What to do: Transcribe exactly every line from the one containing "Look at this" down to the final line of the listing below, including both, and leave out the rest.
┌──
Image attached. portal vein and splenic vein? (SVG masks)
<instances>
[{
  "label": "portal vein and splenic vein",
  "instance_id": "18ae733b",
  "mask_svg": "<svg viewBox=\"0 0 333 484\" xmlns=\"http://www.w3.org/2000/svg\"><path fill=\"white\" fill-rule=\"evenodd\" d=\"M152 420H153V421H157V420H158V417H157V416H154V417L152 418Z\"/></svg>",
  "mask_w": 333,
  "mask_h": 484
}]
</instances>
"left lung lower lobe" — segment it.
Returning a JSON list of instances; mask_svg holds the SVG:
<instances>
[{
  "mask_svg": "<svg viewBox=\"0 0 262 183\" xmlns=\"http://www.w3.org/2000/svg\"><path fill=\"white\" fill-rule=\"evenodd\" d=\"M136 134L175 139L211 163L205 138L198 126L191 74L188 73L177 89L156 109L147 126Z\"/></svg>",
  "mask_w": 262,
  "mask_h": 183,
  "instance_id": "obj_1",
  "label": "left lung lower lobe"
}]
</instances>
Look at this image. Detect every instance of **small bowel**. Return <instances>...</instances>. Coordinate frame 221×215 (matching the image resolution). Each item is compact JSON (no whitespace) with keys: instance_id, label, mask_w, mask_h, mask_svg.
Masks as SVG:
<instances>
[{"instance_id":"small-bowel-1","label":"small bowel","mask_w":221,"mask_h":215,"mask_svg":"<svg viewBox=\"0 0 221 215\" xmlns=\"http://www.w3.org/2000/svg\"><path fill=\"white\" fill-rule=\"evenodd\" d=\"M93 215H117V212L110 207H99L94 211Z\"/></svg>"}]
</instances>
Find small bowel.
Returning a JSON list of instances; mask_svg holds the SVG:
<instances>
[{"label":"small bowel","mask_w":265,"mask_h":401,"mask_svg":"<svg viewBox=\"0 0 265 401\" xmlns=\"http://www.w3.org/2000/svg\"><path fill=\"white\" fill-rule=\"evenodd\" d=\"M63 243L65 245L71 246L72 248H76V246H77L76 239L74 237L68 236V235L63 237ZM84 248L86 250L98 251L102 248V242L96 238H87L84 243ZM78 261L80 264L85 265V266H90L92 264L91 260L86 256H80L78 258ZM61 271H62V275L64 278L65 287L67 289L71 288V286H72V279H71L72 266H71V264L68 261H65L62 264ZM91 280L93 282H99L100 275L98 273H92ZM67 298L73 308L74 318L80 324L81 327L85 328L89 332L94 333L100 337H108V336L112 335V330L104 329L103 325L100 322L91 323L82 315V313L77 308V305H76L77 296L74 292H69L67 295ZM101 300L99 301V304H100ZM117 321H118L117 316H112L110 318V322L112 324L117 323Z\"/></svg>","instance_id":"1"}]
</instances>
└──
Written response:
Look at this image. Detect every instance of **small bowel**. Return <instances>...</instances>. Coordinate frame 221×215 (matching the image resolution). Each item is compact JSON (no whitespace) with keys: instance_id, label, mask_w, mask_h, mask_svg.
Masks as SVG:
<instances>
[{"instance_id":"small-bowel-1","label":"small bowel","mask_w":221,"mask_h":215,"mask_svg":"<svg viewBox=\"0 0 221 215\" xmlns=\"http://www.w3.org/2000/svg\"><path fill=\"white\" fill-rule=\"evenodd\" d=\"M93 215H117V212L110 207H99L94 211Z\"/></svg>"}]
</instances>
Find small bowel.
Returning a JSON list of instances; mask_svg holds the SVG:
<instances>
[{"label":"small bowel","mask_w":265,"mask_h":401,"mask_svg":"<svg viewBox=\"0 0 265 401\" xmlns=\"http://www.w3.org/2000/svg\"><path fill=\"white\" fill-rule=\"evenodd\" d=\"M63 243L65 245L71 246L72 248H76V246H77L76 239L74 237L68 236V235L63 237ZM84 248L86 250L98 251L102 248V242L96 238H87L84 243ZM78 261L80 264L85 265V266H90L92 264L91 260L86 256H80L78 258ZM61 271H62V275L64 278L65 287L67 289L71 288V286H72V279H71L72 266H71V264L68 261H65L62 264ZM91 280L93 282H99L100 275L98 273H92ZM67 298L73 308L74 318L80 324L81 327L85 328L89 332L94 333L100 337H108V336L112 335V330L104 329L103 325L100 322L91 323L82 315V313L77 308V305H76L77 296L74 292H69L67 295ZM101 300L99 301V304H100ZM117 321H118L117 316H112L110 318V322L112 324L117 323Z\"/></svg>","instance_id":"1"}]
</instances>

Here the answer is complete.